Further, by forming a medium-concentration diffusion layer in the low-concentration and high-breakdown-voltage electric field relaxation layer, the on-resistance can be reduced, and the performance of the transistor can be improved.

[Brief description of the drawings]

FIG. 1 is a cross-sectional view of a transistor according to an embodiment (Example 1) of the present invention (P-channel semiconductor device).

FIG. 2 is a cross-sectional view of a transistor according to a second embodiment of the present invention (N-channel semiconductor device).

FIG. 3 is a cross-sectional view of a transistor according to a third embodiment of the present invention (a P-channel semiconductor device manufactured on a dielectric isolation substrate).

FIG. 4 is a cross-sectional view of a transistor according to a fourth embodiment of the present invention (an N-channel semiconductor device manufactured on a dielectric isolation substrate).

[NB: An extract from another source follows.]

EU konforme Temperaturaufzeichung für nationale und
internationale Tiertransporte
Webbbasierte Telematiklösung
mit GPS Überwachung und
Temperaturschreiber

FIG. 5 is a sectional view of a transistor according to a fifth embodiment of the present invention (a P-channel semiconductor device manufactured on a dielectric isolation substrate).

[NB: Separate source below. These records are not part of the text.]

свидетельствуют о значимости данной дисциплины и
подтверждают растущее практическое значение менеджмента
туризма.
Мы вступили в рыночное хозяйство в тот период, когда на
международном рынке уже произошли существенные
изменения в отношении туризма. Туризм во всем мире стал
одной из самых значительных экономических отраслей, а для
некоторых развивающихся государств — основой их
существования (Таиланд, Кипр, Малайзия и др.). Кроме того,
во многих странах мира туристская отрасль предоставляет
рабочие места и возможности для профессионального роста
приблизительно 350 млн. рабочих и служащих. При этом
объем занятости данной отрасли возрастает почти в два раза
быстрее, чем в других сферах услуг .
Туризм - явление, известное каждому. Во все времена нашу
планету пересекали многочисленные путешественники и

FIG. 6 is a cross-sectional view of a transistor according to a conventional example (P-channel semiconductor device).

[Explanation of symbols]

Reference Signs List 1 P ⁺ type drain diffusion layer 2 LOCOS oxide film 3 P ⁻ type electric field relaxation diffusion layer 4 Gate electrode 5 P ⁺ type source diffusion layer 6 N ⁻ type well diffusion layer 7, 7A P type semiconductor support substrate 8 P ⁻ type diffusion Layer 9 Gate oxide film 10 N ⁺ type drain diffusion layer 11 N ⁻ type electric field relaxation layer 12 N ⁺ type source diffusion layer 13 N ⁻ type diffusion layer 20 P type support substrate 21 embedded oxide film

Claims (3)

[Claims] 1. A semiconductor substrate of a first conductivity type, a gate electrode formed on the substrate via a gate oxide film, and a source diffusion layer of a second conductivity type formed on the substrate on both sides of the gate electrode. A semiconductor element comprising: a drain diffusion layer; and a second conductivity type low-concentration diffusion layer for lowering the electric field reaching below the gate oxide film at the bottom of the drain diffusion layer. A semiconductor device, wherein a second-conductivity-type medium-concentration diffusion layer for reducing an electric field is formed in a two-conductivity-type low-concentration diffusion layer. 2. The semiconductor device according to claim 1, wherein the semiconductor element is formed on a dielectric isolation support substrate. 3. The semiconductor device according to claim 1, wherein the semiconductor element is formed on an epitaxial substrate.